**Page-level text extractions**
'''

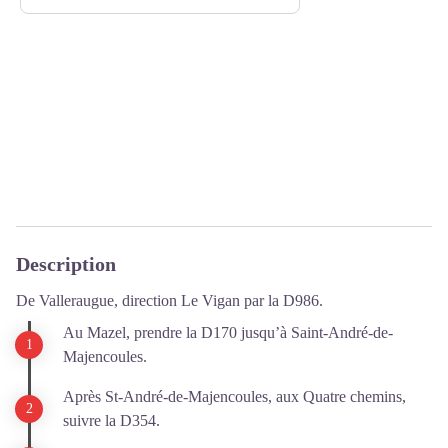
Description
De Valleraugue, direction Le Vigan par la D986.
Au Mazel, prendre la D170 jusqu’à Saint-André-de-
Majencoules.
Après St-André-de-Majencoules, aux Quatre chemins,
suivre la D354.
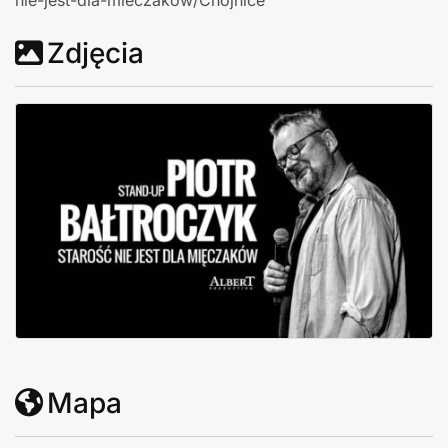
nie-jest-dla-mieczakow/Chojnice
Zdjęcia
Mapa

'''

**Activity**
The required result is an exact copy of the lines from the line containing "Au Mazel, prendre" through the end of the entries, with every picture left out.

**Result of this task**
Au Mazel, prendre la D170 jusqu’à Saint-André-de-
Majencoules.
Après St-André-de-Majencoules, aux Quatre chemins,
suivre la D354.
nie-jest-dla-mieczakow/Chojnice
Zdjęcia
Mapa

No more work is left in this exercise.